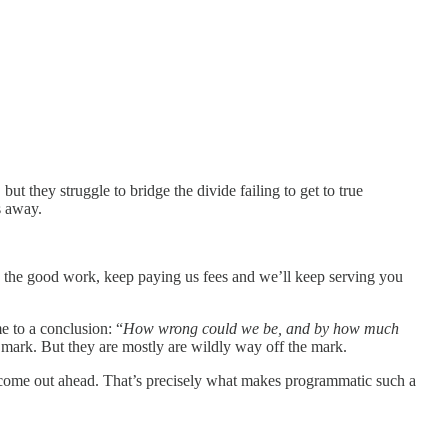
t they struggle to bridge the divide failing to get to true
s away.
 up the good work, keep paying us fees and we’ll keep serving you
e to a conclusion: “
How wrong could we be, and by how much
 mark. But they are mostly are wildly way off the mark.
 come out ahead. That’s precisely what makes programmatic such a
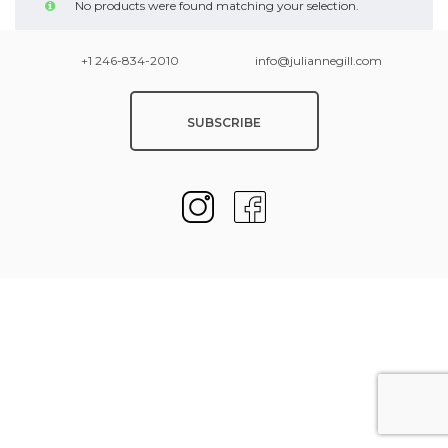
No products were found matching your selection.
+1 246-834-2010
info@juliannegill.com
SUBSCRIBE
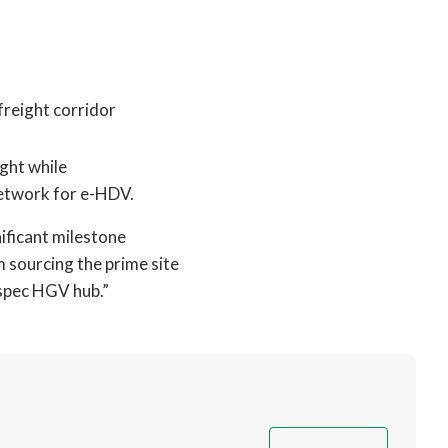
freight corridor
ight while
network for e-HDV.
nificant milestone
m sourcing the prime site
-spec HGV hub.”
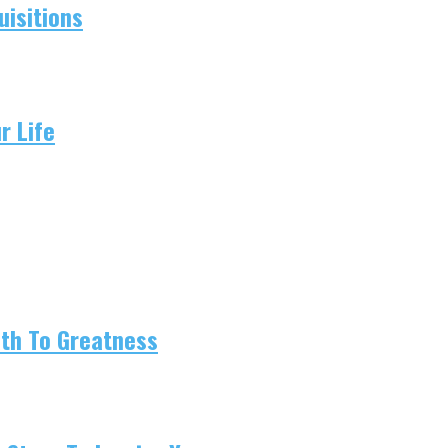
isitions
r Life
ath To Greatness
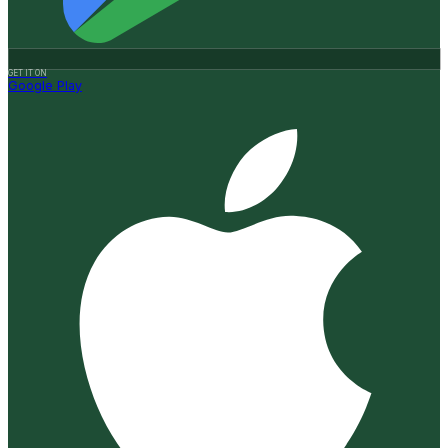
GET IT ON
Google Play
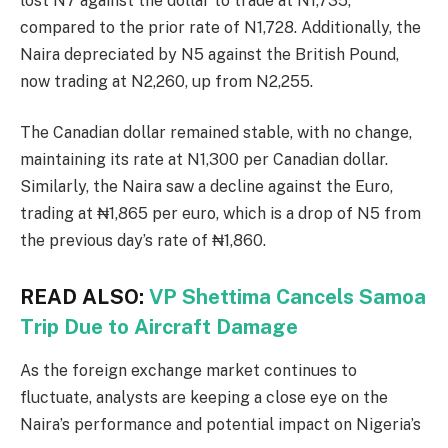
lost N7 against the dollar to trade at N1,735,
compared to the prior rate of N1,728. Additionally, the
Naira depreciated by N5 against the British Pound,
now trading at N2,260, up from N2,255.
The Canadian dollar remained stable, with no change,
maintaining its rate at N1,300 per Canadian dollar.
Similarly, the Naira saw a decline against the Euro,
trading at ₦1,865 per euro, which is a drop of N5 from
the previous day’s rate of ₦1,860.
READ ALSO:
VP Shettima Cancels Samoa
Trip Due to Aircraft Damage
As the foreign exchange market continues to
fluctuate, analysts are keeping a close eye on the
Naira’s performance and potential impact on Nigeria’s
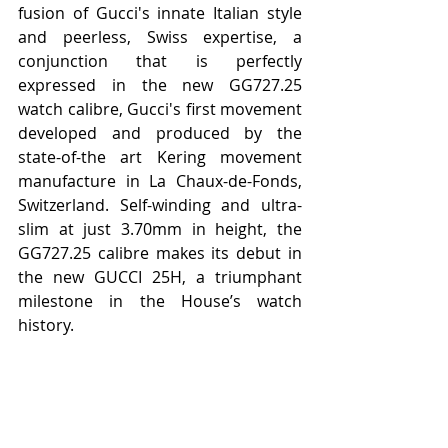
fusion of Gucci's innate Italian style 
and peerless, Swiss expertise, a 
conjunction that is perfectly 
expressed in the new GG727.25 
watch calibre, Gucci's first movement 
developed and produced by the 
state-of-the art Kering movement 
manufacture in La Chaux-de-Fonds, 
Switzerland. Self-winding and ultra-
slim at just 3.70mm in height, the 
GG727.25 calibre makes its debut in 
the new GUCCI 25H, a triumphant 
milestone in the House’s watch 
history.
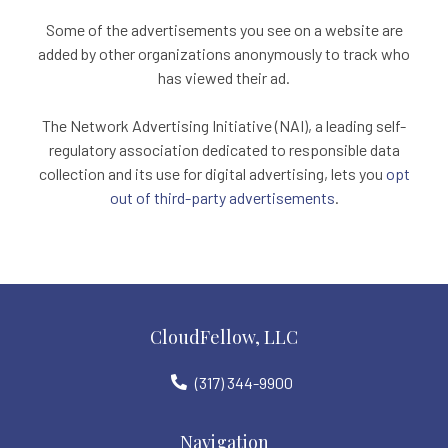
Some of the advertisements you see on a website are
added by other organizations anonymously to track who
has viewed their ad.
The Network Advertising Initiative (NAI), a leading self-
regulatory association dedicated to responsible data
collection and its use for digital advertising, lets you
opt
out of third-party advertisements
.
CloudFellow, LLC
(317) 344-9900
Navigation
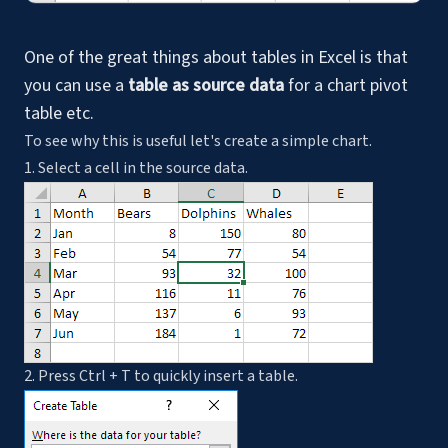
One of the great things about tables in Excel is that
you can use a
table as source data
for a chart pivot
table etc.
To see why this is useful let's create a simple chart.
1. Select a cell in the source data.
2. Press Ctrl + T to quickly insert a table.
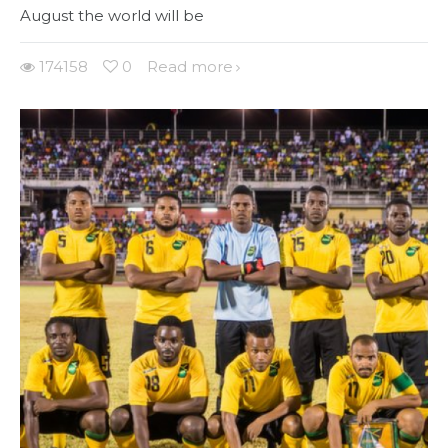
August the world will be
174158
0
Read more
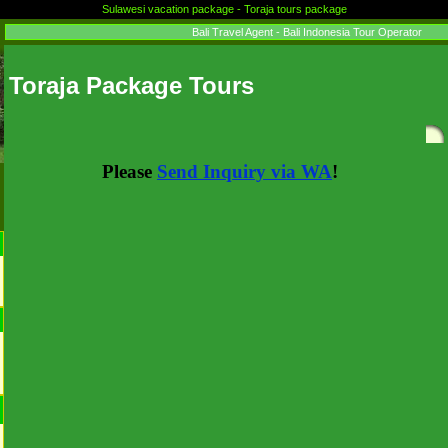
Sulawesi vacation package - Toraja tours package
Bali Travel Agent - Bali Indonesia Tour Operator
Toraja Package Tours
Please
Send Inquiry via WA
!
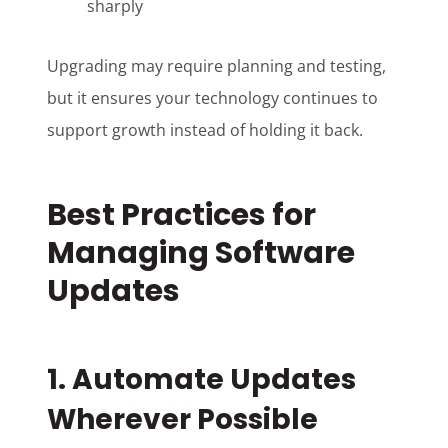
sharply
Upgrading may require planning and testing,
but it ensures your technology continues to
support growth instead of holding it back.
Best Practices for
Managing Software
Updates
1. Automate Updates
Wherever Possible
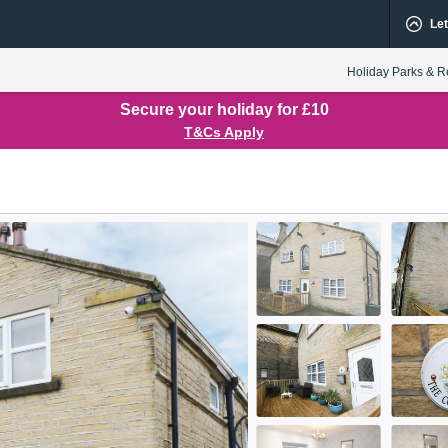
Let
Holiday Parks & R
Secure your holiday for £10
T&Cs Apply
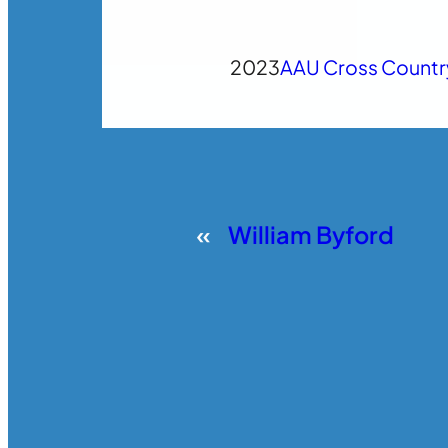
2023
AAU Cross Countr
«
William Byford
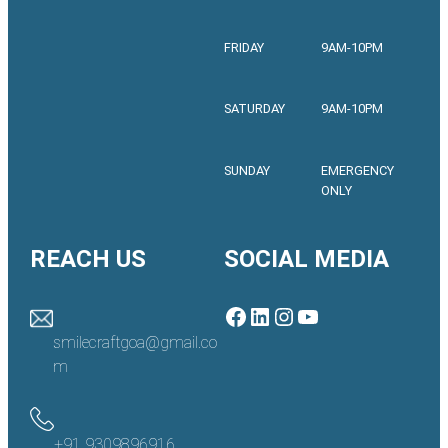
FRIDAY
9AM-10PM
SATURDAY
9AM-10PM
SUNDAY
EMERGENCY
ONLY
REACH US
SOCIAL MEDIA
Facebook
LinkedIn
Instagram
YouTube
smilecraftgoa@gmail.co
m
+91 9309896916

What you should do:
Go back to the listing above and reproduce, exactly, the stretch from the line bearing "up the good" through the line bearing "lost N7 against", without its pictures.

Written solution:
 up the good work, keep paying us fees and we’ll keep serving you
e to a conclusion: “
How wrong could we be, and by how much
 mark. But they are mostly are wildly way off the mark.
 come out ahead. That’s precisely what makes programmatic such a
No products were found matching your selection.
+1 246-834-2010
info@juliannegill.com
SUBSCRIBE
freight corridor
ight while
network for e-HDV.
nificant milestone
m sourcing the prime site
-spec HGV hub.”
isitions
r Life
ath To Greatness
GET IT ON
Google Play
lost N7 against the dollar to trade at N1,735,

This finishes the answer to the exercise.